By Tamas Mondovics

Residents paying attention to the 2013 hurricane season predicted by meteorologists near and far can safely confirm that the message of a busy and active season is unanimous.

Such was the case during the recent Pre-Hurricane Season Media Day held last month at the Hillsborough County Emergency Operations Center, EOC located at 2711 E. Hanna Ave. in Tampa.

The event brought county officials, members of the National Weather Service Ruskin Office and more than a dozen reporters together to a meet and greet/question and answer as well as interview opportunity  to discuss local plans for hurricane season, along with a chance to test equipment at the EOC.

County Administrator Mike Merrill expressed his appreciation for the hard work by those that are ready to the lead in case of a local emergency situation, but mentioned that it would be best if such events were not a necessity.

“A good year is when we don’t have to be here,” Merrill said, but added that preparation is vital and that the important it is to share responsibility and educate people. “The message is that our residents want to be prepared for a busy season.”
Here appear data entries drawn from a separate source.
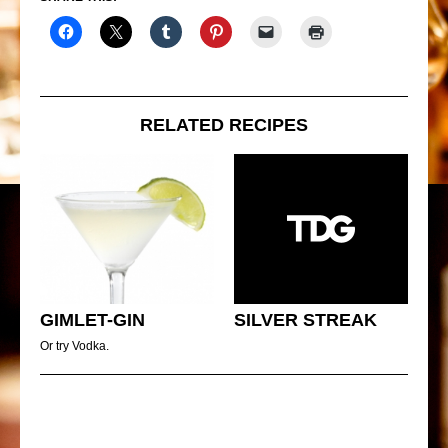
RELATED RECIPES
GIMLET-GIN
SILVER STREAK
Or try Vodka.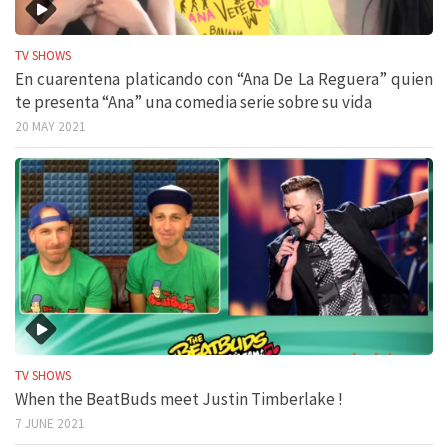
TV SHOWS
En cuarentena platicando con “Ana De La Reguera” quien
te presenta “Ana” una comedia serie sobre su vida
20 MAY 2021
TV SHOWS
When the BeatBuds meet Justin Timberlake !
7 JUNE 2021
Emergency Management Director, Preston Cook, emphasized that it takes a team to get the job done.

“Our main goal is to communicate with our citizens as quickly and efficiently as possible during a storm or a disaster situation,” he said. Cook’s words opened the floor for Brian LaMarre from the National Weather Service Ruskin Office to address those present and give an update on the upcoming hurricane season.

Not beating around the bush, LaMarre put things in perspective when he said, “We are forecasting an active and above normal hurricane season.”

LaMarre emphasized that with the lack of the El Nino weather system, conditions are favorable for the busy season.

According to NOAA, last year was the third most active hurricane season on record in the wake of 2005 which gave us Hurricane Katrina.

While Tampa always seems to be spared of major hurricanes, LaMarre urged everyone not to underestimate the power and impact of tropical storms that the region does not have a shortage of.

Last year, we have learned that tropical storms can in fact deliver major impact,” he said. “The effects of major flooding are devastating and storm surges are the number one killer during hurricanes and tropical storms.”

Dan Noah, also from NOAA’s Ruskin office, added to the discussion with reporters when he talked about the organization’s continued efforts to update its equipment, improving on its forecasting accuracy while mentioning the importance of using social media as an effective way of sharing vital information, which many can take advantage of including the various news organizations.

To sum up the importance of preparation and the storms’ nationwide impact, NOAA’s 122 offices around the country reported that in 2011 there were 14 weather-related disaster events costing $1 billion each in the U.S.

“We must be diligent to do what it takes to be prepared ahead of time, warn our citizens and ultimately save lives,” Noah said.